The data:
= = = =

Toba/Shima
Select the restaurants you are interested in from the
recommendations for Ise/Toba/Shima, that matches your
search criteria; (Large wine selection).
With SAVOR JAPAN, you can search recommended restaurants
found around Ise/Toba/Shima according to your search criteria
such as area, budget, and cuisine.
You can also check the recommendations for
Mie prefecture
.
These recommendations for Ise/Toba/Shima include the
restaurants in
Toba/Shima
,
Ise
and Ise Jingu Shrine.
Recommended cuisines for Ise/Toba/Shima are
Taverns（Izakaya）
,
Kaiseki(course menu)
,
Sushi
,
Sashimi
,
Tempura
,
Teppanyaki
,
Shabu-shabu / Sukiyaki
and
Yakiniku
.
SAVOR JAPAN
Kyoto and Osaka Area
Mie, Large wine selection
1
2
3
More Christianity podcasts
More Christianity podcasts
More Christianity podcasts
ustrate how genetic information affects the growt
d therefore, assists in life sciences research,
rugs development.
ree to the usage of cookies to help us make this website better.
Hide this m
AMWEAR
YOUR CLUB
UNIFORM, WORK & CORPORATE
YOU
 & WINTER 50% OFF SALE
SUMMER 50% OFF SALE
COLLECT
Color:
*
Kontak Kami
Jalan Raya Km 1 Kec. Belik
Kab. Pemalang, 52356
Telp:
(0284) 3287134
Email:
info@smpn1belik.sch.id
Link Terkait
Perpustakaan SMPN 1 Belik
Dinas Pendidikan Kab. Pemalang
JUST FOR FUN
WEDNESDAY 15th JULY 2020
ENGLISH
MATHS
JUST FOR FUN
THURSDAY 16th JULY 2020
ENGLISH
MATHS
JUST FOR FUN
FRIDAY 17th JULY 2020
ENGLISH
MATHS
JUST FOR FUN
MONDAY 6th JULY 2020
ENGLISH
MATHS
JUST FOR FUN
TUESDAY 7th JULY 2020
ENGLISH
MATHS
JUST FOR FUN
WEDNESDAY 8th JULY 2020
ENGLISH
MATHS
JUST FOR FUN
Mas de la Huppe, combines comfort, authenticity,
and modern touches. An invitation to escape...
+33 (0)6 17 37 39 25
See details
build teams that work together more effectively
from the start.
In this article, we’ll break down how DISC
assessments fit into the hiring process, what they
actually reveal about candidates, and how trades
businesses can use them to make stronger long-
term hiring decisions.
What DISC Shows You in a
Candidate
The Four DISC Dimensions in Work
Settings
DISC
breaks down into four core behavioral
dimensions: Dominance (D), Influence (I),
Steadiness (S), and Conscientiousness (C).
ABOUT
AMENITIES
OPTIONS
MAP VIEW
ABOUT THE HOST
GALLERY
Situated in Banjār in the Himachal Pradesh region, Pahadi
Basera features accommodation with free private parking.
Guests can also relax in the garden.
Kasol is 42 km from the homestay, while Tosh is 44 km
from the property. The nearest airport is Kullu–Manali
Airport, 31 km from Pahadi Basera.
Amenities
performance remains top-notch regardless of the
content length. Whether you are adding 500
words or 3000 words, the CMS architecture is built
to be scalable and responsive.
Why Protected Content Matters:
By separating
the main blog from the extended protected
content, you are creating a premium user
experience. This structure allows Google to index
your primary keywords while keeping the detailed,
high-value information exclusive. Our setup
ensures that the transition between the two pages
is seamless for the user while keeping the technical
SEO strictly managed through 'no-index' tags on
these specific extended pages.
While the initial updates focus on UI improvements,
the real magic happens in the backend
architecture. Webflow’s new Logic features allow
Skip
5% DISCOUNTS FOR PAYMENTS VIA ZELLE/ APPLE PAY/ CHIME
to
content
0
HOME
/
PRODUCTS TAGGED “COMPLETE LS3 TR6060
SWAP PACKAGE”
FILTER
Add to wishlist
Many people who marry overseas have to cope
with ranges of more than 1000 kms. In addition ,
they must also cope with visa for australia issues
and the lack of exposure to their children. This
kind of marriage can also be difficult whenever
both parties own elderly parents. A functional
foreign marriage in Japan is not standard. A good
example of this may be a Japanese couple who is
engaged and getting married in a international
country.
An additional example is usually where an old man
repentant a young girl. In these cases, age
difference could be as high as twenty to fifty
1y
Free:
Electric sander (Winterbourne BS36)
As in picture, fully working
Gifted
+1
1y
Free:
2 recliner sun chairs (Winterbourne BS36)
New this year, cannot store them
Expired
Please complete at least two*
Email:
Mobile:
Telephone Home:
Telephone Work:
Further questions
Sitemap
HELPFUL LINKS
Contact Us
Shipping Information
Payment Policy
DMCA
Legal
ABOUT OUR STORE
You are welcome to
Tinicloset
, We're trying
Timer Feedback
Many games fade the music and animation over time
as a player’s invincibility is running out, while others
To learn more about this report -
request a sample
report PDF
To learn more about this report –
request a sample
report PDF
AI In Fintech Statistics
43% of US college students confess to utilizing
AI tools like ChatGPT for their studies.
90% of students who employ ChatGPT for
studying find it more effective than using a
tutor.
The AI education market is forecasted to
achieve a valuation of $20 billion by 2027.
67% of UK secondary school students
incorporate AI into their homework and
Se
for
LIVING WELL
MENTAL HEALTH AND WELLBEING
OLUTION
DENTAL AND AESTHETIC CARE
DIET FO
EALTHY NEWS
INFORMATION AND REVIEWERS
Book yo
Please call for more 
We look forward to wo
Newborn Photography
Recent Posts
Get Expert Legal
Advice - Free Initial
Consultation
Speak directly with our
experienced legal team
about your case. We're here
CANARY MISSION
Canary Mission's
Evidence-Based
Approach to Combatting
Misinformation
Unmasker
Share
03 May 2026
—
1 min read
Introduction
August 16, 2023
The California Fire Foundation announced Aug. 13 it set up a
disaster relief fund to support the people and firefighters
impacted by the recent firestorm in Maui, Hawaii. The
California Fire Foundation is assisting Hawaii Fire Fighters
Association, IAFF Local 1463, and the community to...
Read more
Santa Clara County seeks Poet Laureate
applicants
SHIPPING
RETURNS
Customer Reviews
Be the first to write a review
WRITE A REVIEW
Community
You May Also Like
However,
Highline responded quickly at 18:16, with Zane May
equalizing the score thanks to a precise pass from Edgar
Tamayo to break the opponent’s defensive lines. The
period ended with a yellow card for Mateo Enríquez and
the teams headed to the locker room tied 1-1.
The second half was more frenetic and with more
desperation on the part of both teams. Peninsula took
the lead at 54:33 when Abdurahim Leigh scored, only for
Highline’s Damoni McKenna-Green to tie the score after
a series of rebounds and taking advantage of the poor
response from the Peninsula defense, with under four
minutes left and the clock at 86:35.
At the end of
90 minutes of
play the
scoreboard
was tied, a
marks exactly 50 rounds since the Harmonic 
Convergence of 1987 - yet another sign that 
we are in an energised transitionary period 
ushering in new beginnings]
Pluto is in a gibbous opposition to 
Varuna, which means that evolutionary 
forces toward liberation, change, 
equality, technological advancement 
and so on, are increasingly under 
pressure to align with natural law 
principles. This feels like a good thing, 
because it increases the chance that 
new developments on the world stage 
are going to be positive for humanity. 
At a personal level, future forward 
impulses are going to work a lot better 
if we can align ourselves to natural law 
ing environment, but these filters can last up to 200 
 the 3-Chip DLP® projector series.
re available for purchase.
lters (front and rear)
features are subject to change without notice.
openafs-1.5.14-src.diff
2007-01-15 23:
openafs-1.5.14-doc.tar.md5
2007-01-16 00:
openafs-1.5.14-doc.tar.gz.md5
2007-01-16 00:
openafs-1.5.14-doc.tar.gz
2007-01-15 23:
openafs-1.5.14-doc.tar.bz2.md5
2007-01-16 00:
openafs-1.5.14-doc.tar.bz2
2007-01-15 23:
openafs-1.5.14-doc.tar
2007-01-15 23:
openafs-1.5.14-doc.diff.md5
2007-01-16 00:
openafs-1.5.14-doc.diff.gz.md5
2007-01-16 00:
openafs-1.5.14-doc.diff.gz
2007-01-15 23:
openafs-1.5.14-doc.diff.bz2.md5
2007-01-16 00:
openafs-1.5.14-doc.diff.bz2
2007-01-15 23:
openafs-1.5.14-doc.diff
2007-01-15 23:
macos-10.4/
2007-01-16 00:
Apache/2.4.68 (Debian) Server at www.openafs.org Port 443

= = = =

Exercise goal: Read through the data above. Report each line that has the word "from".

Task output:
Select the restaurants you are interested in from the
from the start.
Kasol is 42 km from the homestay, while Tosh is 44 km
from the property. The nearest airport is Kullu–Manali
Airport, 31 km from Pahadi Basera.
the main blog from the extended protected
equalizing the score thanks to a precise pass from Edgar
response from the Peninsula defense, with under four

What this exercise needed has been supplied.